The Three-Tier Memory Architecture: From Cowan to Code
The Three-Tier Memory Architecture
Human memory isn't a single system—it's layers of systems with different capacities, decay rates, and access patterns. Shodh-memory implements this insight.
Cowan's Embedded-Processes Model
Psychologist Nelson Cowan proposed that working memory isn't separate from long-term memory—it's an activated subset of it.
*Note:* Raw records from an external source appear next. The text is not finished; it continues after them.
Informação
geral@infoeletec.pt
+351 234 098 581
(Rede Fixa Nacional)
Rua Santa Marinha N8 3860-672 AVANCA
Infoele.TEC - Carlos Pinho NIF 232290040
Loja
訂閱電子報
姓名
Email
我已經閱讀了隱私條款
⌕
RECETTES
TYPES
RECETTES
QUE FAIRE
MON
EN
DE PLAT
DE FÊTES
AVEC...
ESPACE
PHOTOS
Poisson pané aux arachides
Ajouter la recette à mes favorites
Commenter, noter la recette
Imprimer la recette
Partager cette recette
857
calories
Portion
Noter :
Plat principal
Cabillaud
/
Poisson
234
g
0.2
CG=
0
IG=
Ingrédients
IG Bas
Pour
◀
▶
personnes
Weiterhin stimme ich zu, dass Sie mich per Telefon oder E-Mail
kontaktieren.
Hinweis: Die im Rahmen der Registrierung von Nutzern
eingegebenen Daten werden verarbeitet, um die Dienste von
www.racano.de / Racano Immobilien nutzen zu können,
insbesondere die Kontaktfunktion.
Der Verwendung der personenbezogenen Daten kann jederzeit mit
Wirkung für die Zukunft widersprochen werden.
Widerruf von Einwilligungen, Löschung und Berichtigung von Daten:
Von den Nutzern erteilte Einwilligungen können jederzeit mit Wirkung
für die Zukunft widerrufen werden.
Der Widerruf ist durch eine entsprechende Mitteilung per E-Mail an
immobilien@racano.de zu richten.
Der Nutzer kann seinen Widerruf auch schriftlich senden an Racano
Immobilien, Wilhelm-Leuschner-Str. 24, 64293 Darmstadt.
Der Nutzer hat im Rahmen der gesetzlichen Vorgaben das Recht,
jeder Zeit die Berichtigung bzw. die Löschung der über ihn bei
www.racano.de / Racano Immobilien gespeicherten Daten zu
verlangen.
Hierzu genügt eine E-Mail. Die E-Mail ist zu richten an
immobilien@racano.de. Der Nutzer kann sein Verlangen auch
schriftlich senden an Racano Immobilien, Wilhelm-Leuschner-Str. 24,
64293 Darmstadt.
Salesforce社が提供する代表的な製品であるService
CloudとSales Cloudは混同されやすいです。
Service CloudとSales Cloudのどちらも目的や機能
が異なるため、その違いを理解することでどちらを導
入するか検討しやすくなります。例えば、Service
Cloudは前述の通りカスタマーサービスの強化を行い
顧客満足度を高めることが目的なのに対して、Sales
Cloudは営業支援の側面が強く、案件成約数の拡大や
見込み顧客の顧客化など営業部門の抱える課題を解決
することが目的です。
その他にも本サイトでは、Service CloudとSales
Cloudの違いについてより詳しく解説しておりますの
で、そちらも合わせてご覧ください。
His model has three components:
1. **Sensory Buffer**: Raw input, ~7 items, decays in seconds
2. **Focus of Attention**: Active processing, ~4 chunks, decays in minutes
3. **Activated Long-Term Memory**: Primed memories, unlimited, decays over hours/days
Traditional AI memory systems ignore this. They dump everything into a vector store and hope for the best.
Our Implementation
Tier 1: Sensory Buffer
pub struct SensoryBuffer {
items: RingBuffer<RawInput, 7>,
ttl: Duration::from_secs(30),
}
Raw observations enter here first. Most are discarded. Only salient inputs (determined by novelty detection) graduate to working memory.
Tier 2: Working Memory
pub struct WorkingMemory {
focus: BoundedVec<Chunk, 4>,
associations: HashMap<ChunkId, Vec<LtmId>>,
decay_rate: f32, // Minutes
}
Working memory maintains the current context. When you ask "What was I working on?", this is what answers. It holds ~4 chunks but each chunk can reference many long-term memories.
Tier 3: Long-Term Memory
pub struct LongTermMemory {
episodic: VectorIndex, // What happened
semantic: KnowledgeGraph, // What it means
decay: HybridDecay, // Exponential + power-law
}
Long-term memory is where meaning lives. It combines episodic memories (events) with semantic knowledge (relationships).
Information Flow
Input → Sensory Buffer → (filter) → Working Memory → (consolidate) → LTM
↑ ↓
└──── (retrieve) ──────────┘
The key insight: retrieval from LTM into working memory is where Hebbian learning happens. Accessed memories strengthen; ignored memories decay.
Why This Matters
Single-tier memory systems have no notion of relevance. Everything is equally accessible, which means everything competes for attention. Our tiered approach means:
This matches human memory because it's modeled on human memory.